For a large part, news organizations get it. The provision of some form of commenting system is very much the norm on online news sites. Whether they’re called comments, TalkBack, public discussion, or reader responses, most popular online news sources have some form of public feedback system that gives readers immediate access to the responses.

However, there are still plenty of news sources — some of them quite major — that haven’t caught up to the times. Often they will simply link to their generic message board system, which significantly discourages both the posting of responses and the reading of those responses, as the messages are not directly linked with the article. In other cases, they will only provide a way to privately contact the author of the article or the editor, and you will find that your response very seldom affects the content of the article in question, even if the author confirms that you are right.
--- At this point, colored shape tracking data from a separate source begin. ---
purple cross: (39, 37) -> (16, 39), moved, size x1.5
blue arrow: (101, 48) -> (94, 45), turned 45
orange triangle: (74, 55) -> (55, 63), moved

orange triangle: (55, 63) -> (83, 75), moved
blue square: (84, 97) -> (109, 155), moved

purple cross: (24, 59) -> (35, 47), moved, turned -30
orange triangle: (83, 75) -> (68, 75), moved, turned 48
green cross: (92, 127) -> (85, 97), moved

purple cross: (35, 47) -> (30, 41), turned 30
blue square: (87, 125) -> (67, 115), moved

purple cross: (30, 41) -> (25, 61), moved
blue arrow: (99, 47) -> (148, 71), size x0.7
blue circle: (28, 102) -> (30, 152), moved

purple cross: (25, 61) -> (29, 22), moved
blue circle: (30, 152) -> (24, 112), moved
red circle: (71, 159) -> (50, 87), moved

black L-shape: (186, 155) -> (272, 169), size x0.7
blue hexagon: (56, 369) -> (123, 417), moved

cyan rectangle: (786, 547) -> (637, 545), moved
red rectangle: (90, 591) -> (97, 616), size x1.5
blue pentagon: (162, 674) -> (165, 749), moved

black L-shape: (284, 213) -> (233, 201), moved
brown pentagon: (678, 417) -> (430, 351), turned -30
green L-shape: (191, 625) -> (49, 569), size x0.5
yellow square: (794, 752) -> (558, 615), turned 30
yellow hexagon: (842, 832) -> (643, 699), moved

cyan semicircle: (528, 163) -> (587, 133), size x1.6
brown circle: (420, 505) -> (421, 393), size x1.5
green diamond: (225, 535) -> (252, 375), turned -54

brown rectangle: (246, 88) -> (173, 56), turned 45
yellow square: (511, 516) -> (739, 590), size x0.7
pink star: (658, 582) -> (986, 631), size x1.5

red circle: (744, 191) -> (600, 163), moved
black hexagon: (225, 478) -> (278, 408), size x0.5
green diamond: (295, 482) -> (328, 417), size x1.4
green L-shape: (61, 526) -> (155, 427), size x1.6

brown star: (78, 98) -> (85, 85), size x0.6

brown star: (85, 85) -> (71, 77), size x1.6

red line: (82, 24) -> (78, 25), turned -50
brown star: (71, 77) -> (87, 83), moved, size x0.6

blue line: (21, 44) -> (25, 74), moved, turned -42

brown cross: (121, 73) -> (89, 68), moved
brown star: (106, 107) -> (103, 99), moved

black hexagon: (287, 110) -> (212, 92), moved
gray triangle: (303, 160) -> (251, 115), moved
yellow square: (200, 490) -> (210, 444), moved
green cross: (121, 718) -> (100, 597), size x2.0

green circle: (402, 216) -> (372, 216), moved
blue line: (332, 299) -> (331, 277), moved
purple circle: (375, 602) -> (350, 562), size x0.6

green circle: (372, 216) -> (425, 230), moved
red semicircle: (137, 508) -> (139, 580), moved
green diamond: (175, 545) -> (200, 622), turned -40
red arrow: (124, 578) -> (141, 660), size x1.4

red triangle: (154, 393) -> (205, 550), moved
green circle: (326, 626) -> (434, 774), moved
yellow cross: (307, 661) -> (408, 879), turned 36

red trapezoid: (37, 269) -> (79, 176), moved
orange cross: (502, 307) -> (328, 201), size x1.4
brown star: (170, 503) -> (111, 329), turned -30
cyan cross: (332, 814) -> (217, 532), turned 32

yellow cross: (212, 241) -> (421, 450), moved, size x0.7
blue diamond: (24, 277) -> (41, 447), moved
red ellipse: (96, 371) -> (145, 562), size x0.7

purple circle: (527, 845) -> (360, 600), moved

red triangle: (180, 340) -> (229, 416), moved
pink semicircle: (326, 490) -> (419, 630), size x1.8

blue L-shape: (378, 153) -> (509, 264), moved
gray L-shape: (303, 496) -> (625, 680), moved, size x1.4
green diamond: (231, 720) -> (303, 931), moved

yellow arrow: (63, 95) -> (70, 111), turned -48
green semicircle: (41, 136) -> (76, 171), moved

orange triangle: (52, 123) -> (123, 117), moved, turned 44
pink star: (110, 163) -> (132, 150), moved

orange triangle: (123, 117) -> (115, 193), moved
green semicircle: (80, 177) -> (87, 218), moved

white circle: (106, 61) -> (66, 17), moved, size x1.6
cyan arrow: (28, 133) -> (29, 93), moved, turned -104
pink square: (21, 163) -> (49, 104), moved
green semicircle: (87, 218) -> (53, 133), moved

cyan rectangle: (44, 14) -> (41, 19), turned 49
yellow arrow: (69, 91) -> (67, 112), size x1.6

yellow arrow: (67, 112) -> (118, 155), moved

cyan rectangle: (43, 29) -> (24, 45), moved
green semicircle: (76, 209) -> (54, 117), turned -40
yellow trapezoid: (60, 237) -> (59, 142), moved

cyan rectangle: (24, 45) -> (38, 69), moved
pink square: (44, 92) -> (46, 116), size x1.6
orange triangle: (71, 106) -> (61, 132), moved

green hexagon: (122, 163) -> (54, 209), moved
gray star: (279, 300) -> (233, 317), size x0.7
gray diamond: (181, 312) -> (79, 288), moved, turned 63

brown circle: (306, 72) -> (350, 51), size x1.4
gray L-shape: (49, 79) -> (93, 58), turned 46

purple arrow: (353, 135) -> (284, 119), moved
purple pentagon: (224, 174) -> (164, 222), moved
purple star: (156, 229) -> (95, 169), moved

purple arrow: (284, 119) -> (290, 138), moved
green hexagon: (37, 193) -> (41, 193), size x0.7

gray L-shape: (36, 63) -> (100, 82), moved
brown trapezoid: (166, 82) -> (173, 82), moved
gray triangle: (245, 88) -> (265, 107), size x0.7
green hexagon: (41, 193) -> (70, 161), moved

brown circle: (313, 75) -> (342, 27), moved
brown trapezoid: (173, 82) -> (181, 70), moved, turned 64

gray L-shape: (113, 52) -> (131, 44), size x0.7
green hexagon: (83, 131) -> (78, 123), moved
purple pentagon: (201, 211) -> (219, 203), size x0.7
Luckily, this is a problem that seems to be slowly dying away as the news industry has generally recognized this change in culture and the benefits it has produced. Market forces may also be playing a role, as people will naturally flock to sources where they can see more discussion on the subject and even participate in said discussion. This concept was at the core of Tim Berners-Lee’s original vision of the Web, and it seems inevitable that it is the direction in which the Web will continue to progress.

Push for health: the great trade-off

Sunday, February 12th, 2006

The goal for this website is to promote the long-term health of the Web. One of the most important factors defining the health of the Web is how open and accessible the information is. This is why standards, proper document formation, and semantic markup are so important.

In an ideal world, all user agents in use would be fully up-to-date, supporting all of the most recent Web standards. Unfortunately, that isn’t real life. A fairly large percentage of the world’s population still uses less-than-current web browser versions, and most the world’s population uses Internet Explorer, with the worst overall support for Web standards of any major brand.

Graceful degradation only goes so far, especially when you start getting into the blossoming world of XML. The big question is, at what point do we decide it’s unreasonable to support older, outdated browsers? How much of our document’s efficiency and semantic accuracy are we willing to sacrifice in order to cater to older user agents? And, more importantly for the purpose of this website, what effects do these decisions have on the long-term health of the Web?

I think we can all agree that, as far as the Web goes, it’s unhealthy for people to be using outdated web browsers. I think we can also agree that it’s unhealthy for developers of popular web browser brands to halt development for several years. We can’t actually force people to update their computers or browser developers to improve their browsers, but wouldn’t you agree that it’s unhealthy to directly reduce incentive for these actions to take place?

The original question is still the same: at what point do we decide it’s unreasonable to support older, outdated browsers? A growing sentiment is that it’s unreasonable to support Internet Explorer 5.5. Where money and necessary services aren’t involved, a few even argue that it’s unreasonable to support Internet Explorer 6 and that users should be made aware that their browser version is five years old and should therefore expect their browser to fail at newer documents. That’s certainly a bit extreme for most types of websites, but it’s a push that, as we have learned over the last half decade, is needed to some extent if we hope for the situation to become more pleasant.

The answer to the question is rather subjective, and it depends on the content of your website. The owner of a small personal weblog could more easily ignore Internet Explorer 5.5 than a business website could, and the negative end of the trade-off would be much less significant. As you will see, when discussing complex ideas like the overall health of the Web, the answers will rarely be black and white.